Report: Russian soldiers quitting rather than serve in Ukraine

A Reuters special report published today gives some surprising details about how ordinary Russian soldiers are resigning from the military rather than cross the border and fight in Ukraine. The report also gives some insight into how these soldiers "volunteer" for duty in Ukraine, allowing Vladimir Putin to maintain the fiction that the Russian army is not deployed in its neighbor's territory.

The former Russian soldiers who spoke to Reuters, as well as human rights activists, said some soldiers were fearful of being sent to Ukraine, were pressured into going, or disgruntled at the way they were treated after fighting there.

The former tank soldier from Moscow said he would not have gone to Ukraine voluntarily. "No, what for? That's not our war.
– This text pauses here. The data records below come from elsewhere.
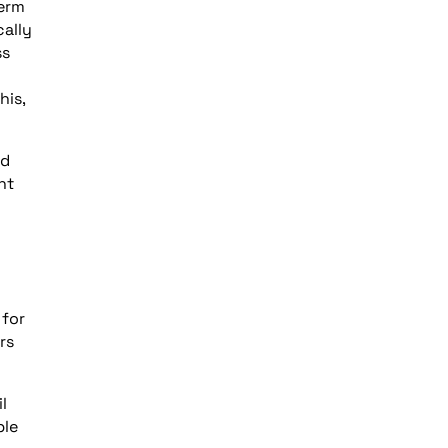
herm
cally
ss
his,
ed
nt
 for
rs
l
ble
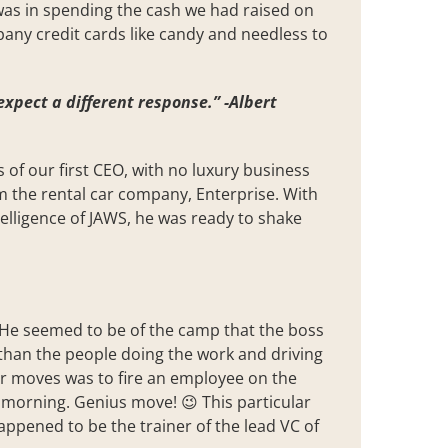
 was in spending the cash we had raised on
any credit cards like candy and needless to
expect a different response.” -Albert
 of our first CEO, with no luxury business
m the rental car company, Enterprise. With
elligence of JAWS, he was ready to shake
. He seemed to be of the camp that the boss
han the people doing the work and driving
wer moves was to fire an employee on the
sy morning. Genius move! 😉 This particular
appened to be the trainer of the lead VC of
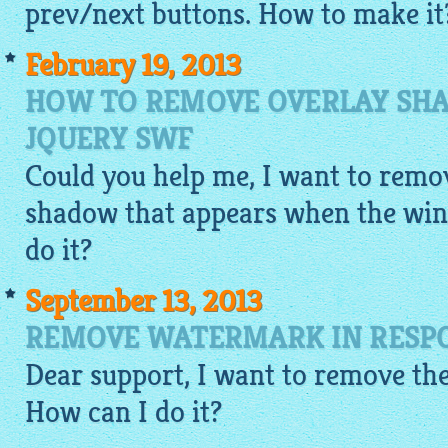
prev/next buttons. How to make it
February 19, 2013
HOW TO REMOVE OVERLAY SHA
JQUERY SWF
Could you help me, I want to remov
shadow that appears when the win
do it?
September 13, 2013
REMOVE WATERMARK IN RESPO
Dear support, I want to remove the
How can I do it?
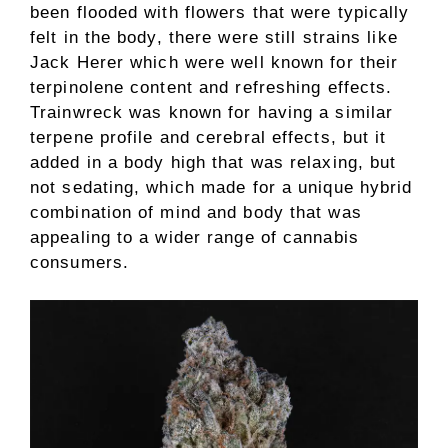
been flooded with flowers that were typically
felt in the body, there were still strains like
Jack Herer which were well known for their
terpinolene content and refreshing effects.
Trainwreck was known for having a similar
terpene profile and cerebral effects, but it
added in a body high that was relaxing, but
not sedating, which made for a unique hybrid
combination of mind and body that was
appealing to a wider range of cannabis
consumers.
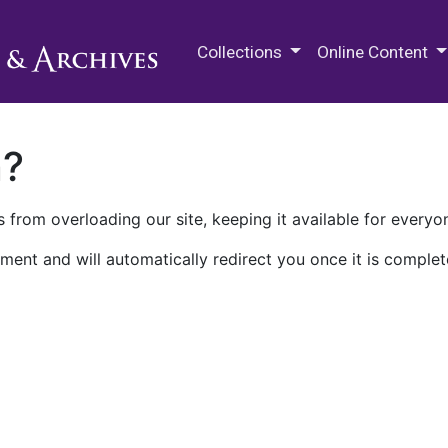
M.E. Grenander Department of
Collections
Online Content
n?
 from overloading our site, keeping it available for everyo
ment and will automatically redirect you once it is complet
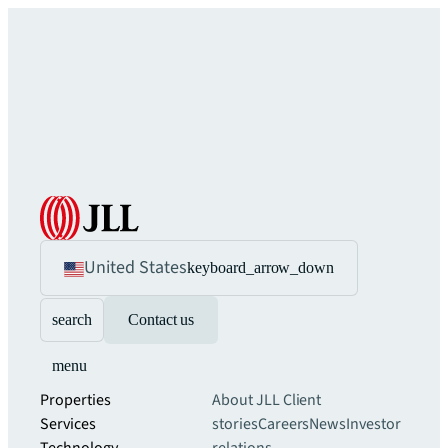
United States
keyboard_arrow_down
search
Contact us
menu
Properties
About JLL
Client
Services
stories
Careers
News
Investor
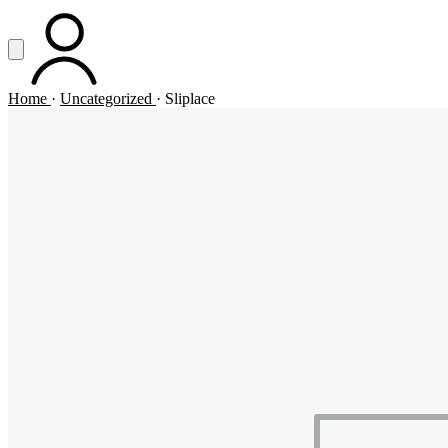
Vai al contenuto principale
Apri menu
ACCOUNT
Home
·
Uncategorized
·
Sliplace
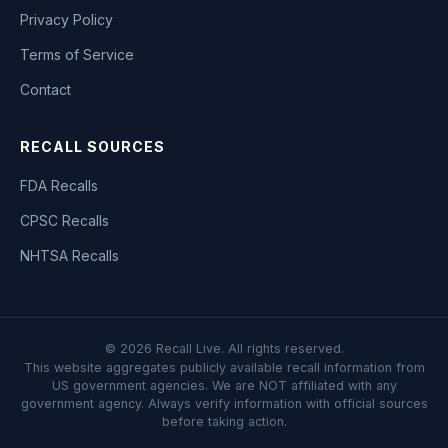
Privacy Policy
Terms of Service
Contact
RECALL SOURCES
FDA Recalls
CPSC Recalls
NHTSA Recalls
©
2026
Recall Live. All rights reserved.
This website aggregates publicly available recall information from
US government agencies. We are NOT affiliated with any
government agency. Always verify information with official sources
before taking action.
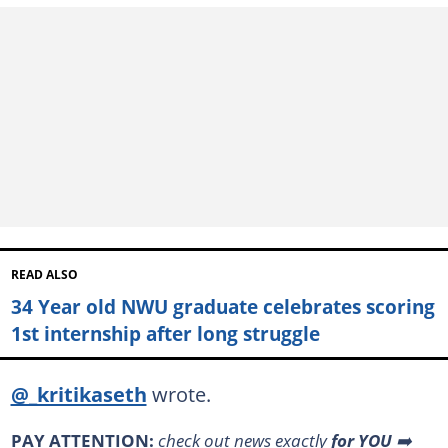
READ ALSO
34 Year old NWU graduate celebrates scoring
1st internship after long struggle
@_kritikaseth
wrote.
PAY ATTENTION:
check out news exactly
for YOU
➡️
If our troops were officially there it would be a different story."

He said he had been sent to fight in Ukraine last summer and returned to Russia in September when the first peace talks took place. His crew operated a modernized Russian T-72B3 tank, he said.

"(Back in Russia) we were lined up and told that everyone would get a daily allowance, extras for fighting and medals," he said. But he said that they did not get the extras they expected. "We decided to quit. There were 14 of us."

The names of nine soldiers who quit the Kantemirovskaya division are mentioned in an exchange of letters between Viktor Miskovets, the head of the human resources department of Russia's Western Military District, and Valentina Melnikova, who runs the Alliance of Soldiers' Mothers Committees, a group based in Moscow.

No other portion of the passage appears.